From the entries below, return exactly the lines beginning at the one that contains "Eventi (20, 2050)" and ending at the one that contains "Technical Design s.r.l. (91, 2543)", both of them included, and only those lines.

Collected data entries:
····················

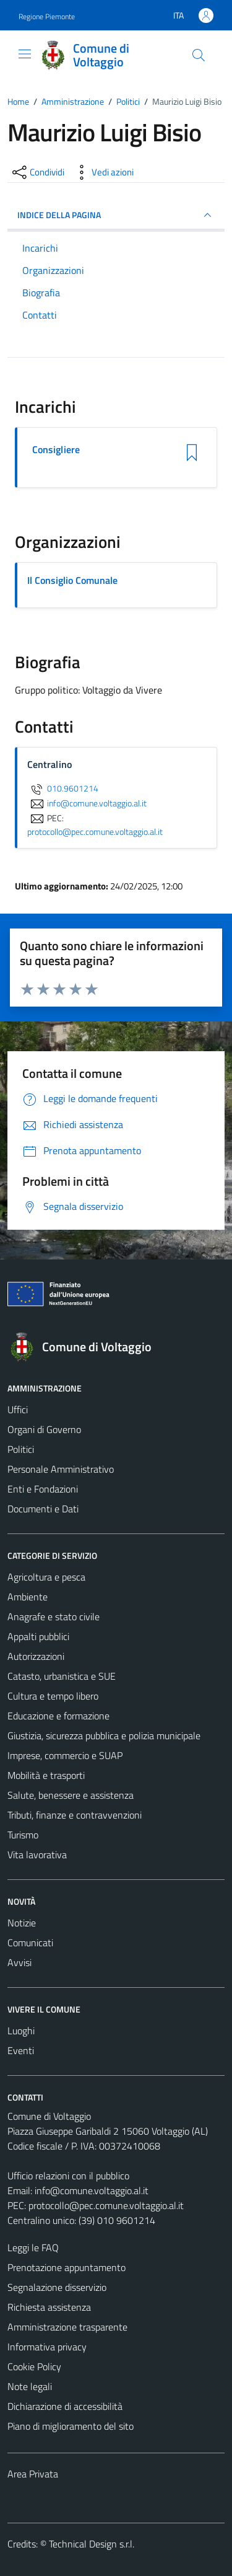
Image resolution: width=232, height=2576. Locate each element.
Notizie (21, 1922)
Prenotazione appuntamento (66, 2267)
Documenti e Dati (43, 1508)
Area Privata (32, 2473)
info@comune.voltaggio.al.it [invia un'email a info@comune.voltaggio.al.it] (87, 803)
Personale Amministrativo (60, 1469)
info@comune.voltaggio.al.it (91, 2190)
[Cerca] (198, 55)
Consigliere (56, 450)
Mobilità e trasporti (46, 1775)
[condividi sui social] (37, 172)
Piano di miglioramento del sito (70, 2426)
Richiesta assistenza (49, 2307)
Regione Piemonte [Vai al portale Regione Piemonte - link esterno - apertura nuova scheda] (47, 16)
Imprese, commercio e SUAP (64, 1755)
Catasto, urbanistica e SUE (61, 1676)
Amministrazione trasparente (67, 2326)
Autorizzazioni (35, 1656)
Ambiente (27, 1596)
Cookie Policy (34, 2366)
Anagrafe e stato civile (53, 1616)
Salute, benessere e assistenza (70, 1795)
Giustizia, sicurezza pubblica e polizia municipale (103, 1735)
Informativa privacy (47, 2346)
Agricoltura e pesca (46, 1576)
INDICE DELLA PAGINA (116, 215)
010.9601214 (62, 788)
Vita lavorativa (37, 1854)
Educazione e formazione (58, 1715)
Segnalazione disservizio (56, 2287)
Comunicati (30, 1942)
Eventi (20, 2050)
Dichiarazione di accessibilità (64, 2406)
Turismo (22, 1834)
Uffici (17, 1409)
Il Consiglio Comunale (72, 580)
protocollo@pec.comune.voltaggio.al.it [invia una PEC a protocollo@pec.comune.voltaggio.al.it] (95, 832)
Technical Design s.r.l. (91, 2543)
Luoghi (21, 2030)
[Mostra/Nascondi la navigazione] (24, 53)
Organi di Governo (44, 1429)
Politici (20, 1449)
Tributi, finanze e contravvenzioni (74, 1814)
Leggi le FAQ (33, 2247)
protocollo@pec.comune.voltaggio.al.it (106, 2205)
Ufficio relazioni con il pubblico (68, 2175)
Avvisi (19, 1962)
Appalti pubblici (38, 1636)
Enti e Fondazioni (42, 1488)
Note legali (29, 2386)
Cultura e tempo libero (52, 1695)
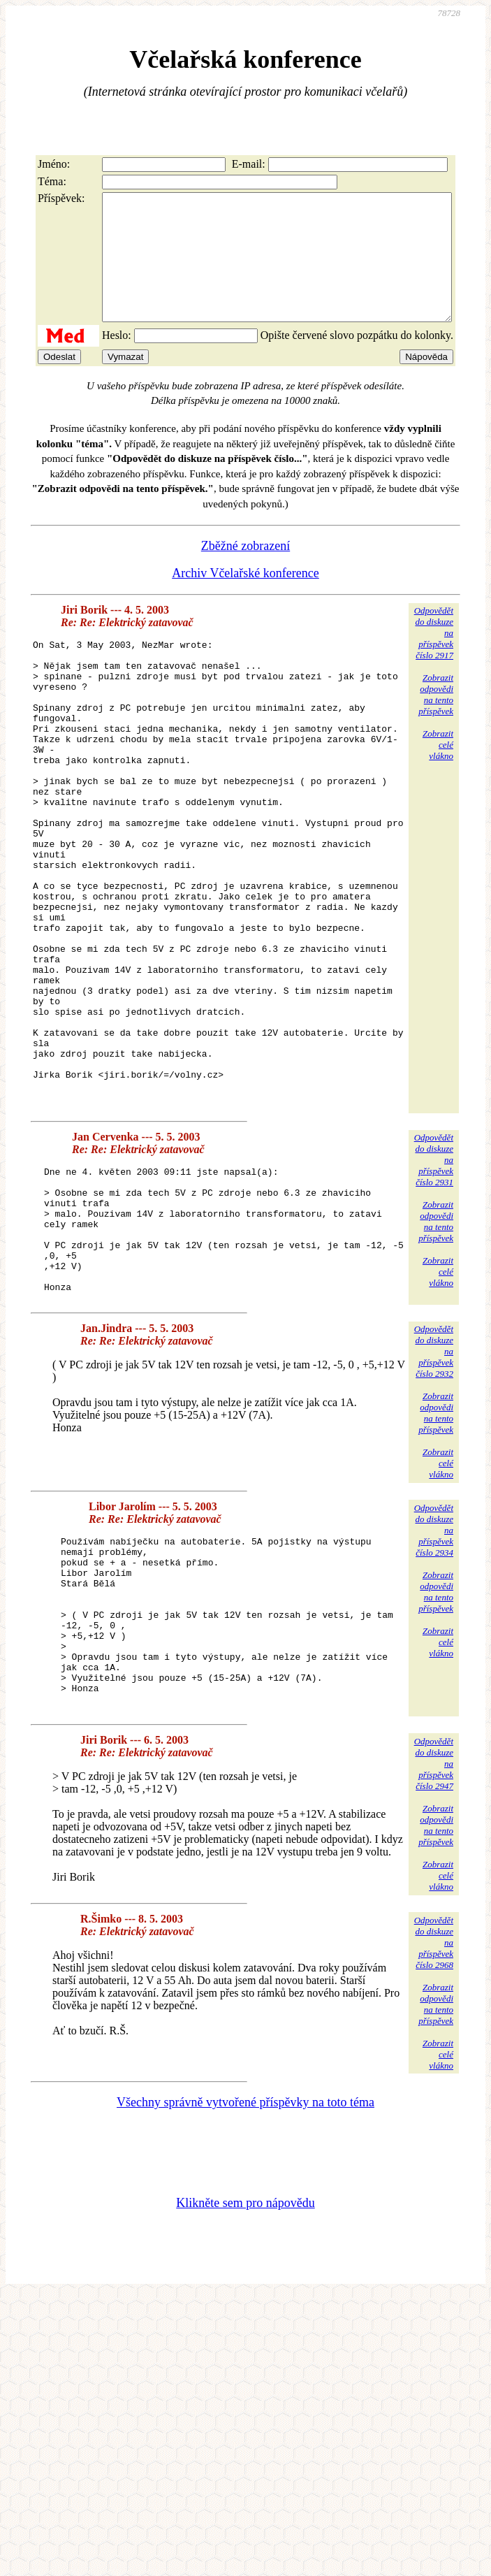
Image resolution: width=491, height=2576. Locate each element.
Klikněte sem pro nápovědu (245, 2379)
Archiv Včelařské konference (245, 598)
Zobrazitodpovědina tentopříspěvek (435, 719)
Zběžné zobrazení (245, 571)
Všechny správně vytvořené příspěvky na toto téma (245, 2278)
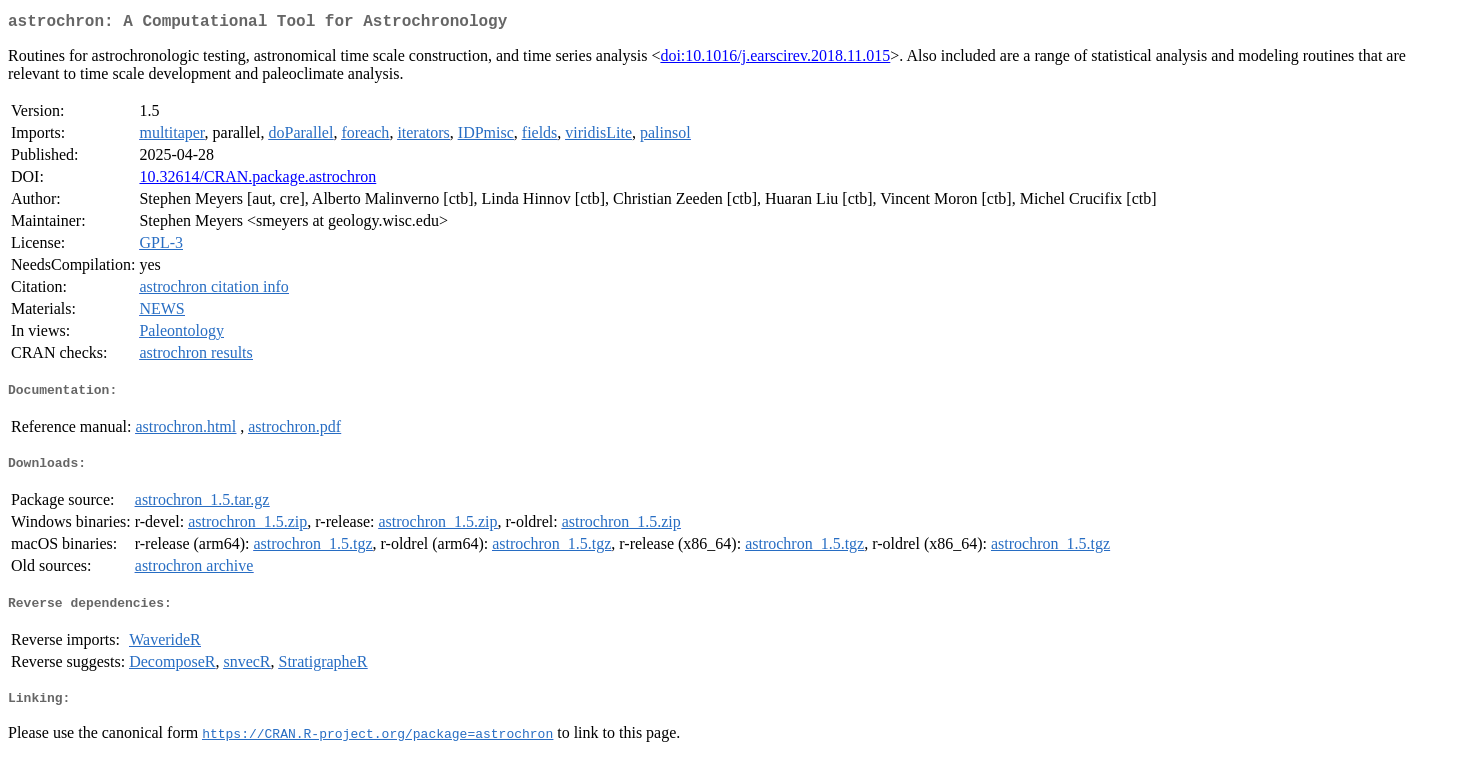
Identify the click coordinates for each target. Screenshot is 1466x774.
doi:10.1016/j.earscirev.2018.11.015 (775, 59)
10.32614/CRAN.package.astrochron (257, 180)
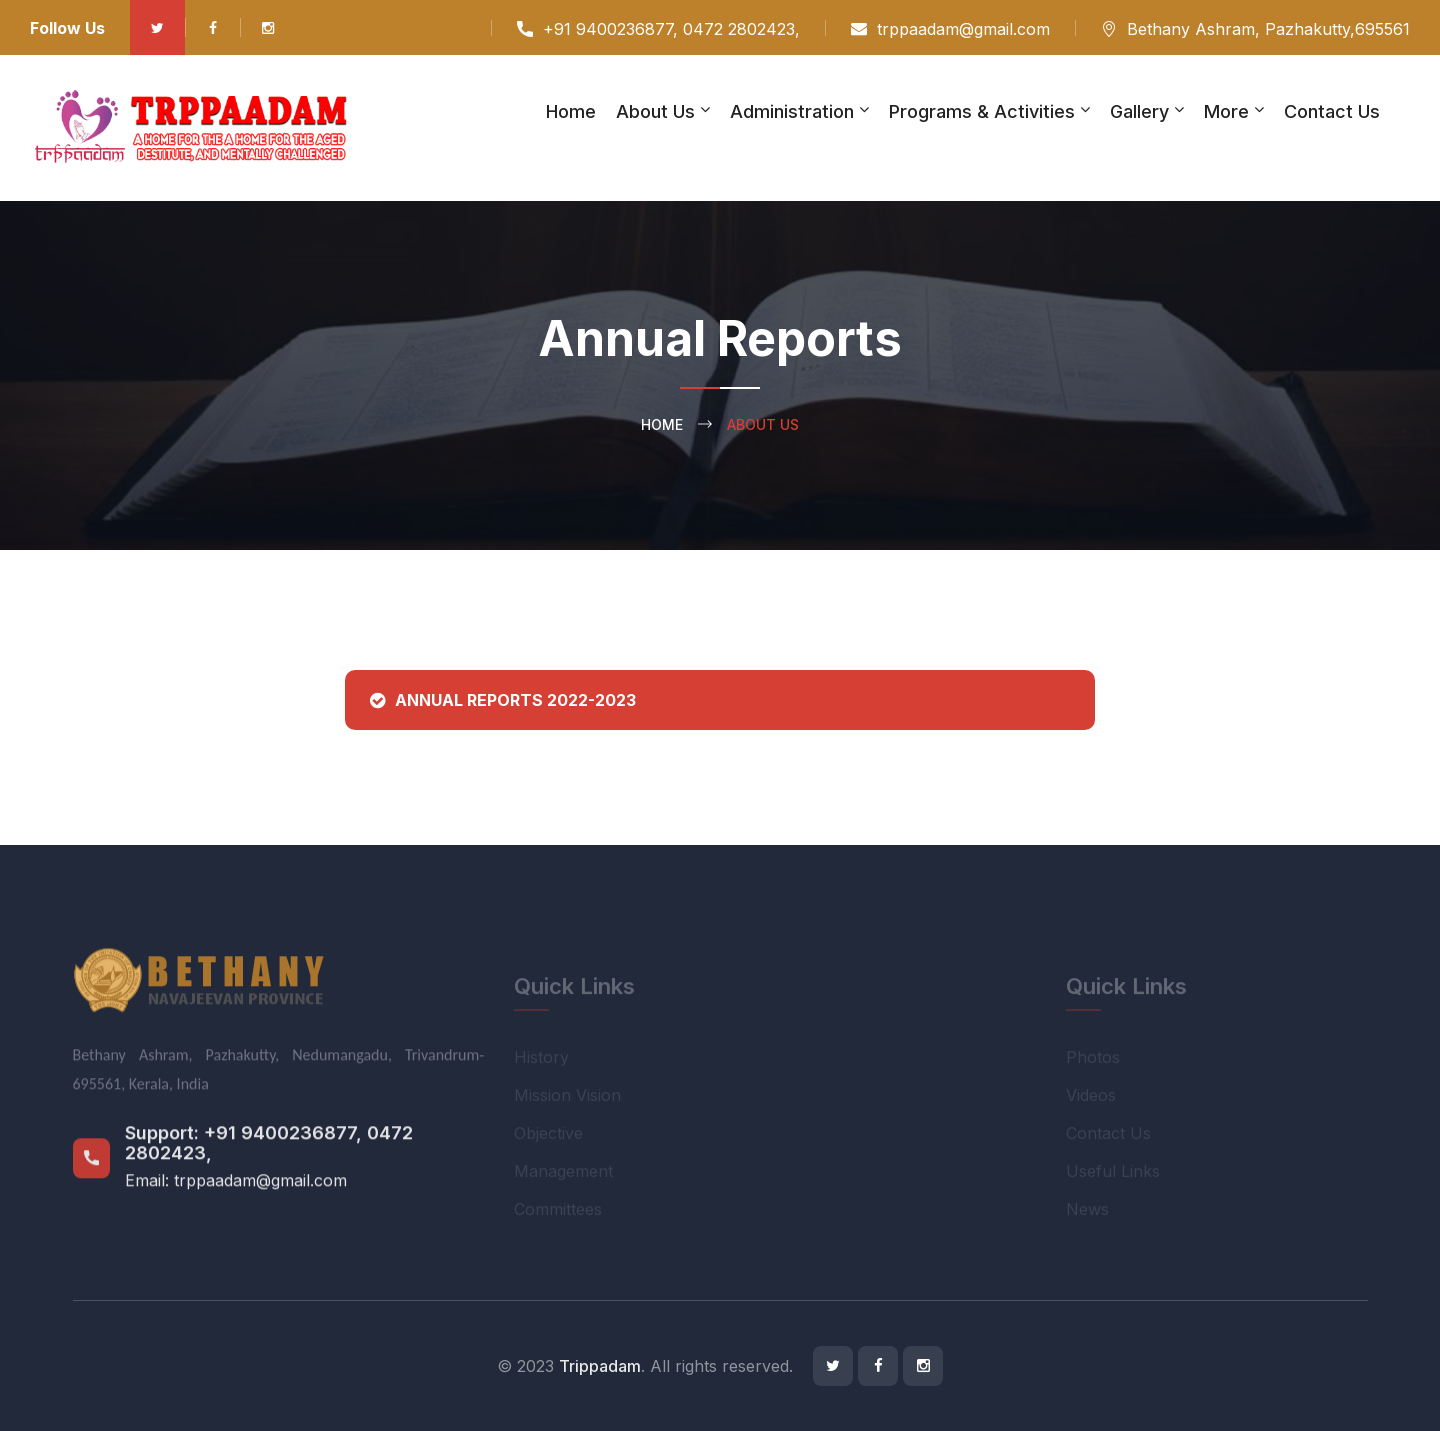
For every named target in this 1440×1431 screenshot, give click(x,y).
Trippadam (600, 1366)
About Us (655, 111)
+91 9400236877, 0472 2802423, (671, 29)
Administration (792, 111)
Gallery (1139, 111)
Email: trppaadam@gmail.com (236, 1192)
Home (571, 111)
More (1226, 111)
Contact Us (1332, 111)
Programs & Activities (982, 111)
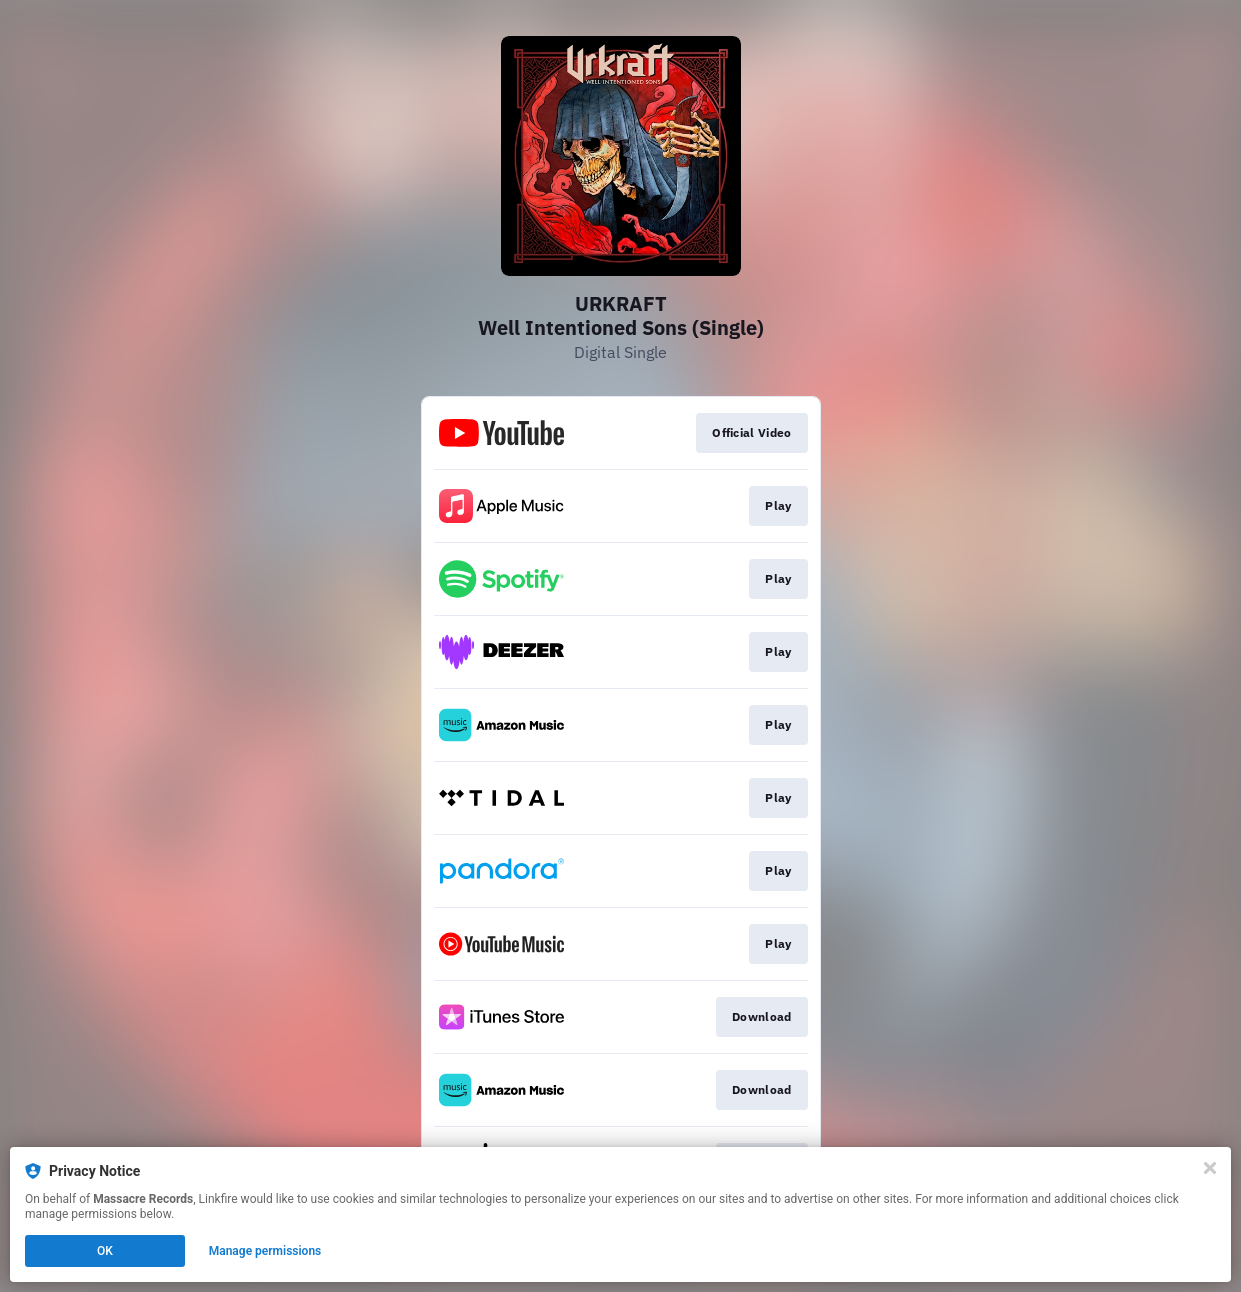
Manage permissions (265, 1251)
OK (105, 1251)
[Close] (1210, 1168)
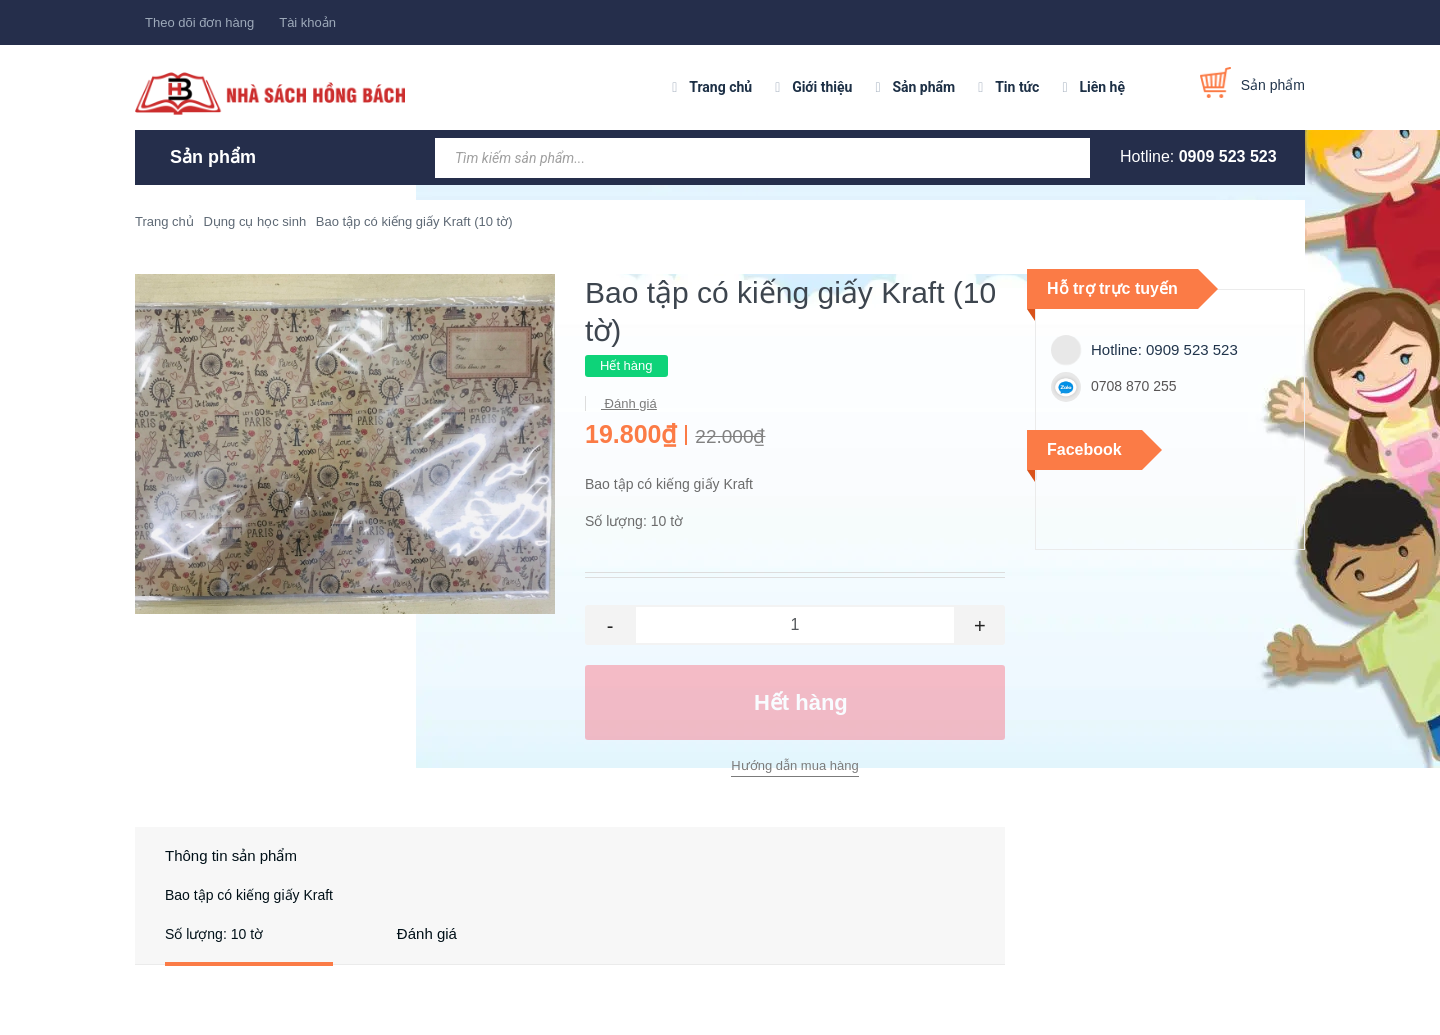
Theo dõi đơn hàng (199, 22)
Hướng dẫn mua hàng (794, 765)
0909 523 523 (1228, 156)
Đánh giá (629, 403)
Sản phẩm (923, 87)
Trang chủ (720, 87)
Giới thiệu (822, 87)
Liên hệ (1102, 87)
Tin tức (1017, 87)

····················

◆ Response to the exercise
Eventi (20, 2050)
Dichiarazione di accessibilità (64, 2406)
Turismo (22, 1834)
Uffici (17, 1409)
Il Consiglio Comunale (72, 580)
protocollo@pec.comune.voltaggio.al.it [invia una PEC a protocollo@pec.comune.voltaggio.al.it] (95, 832)
Technical Design s.r.l. (91, 2543)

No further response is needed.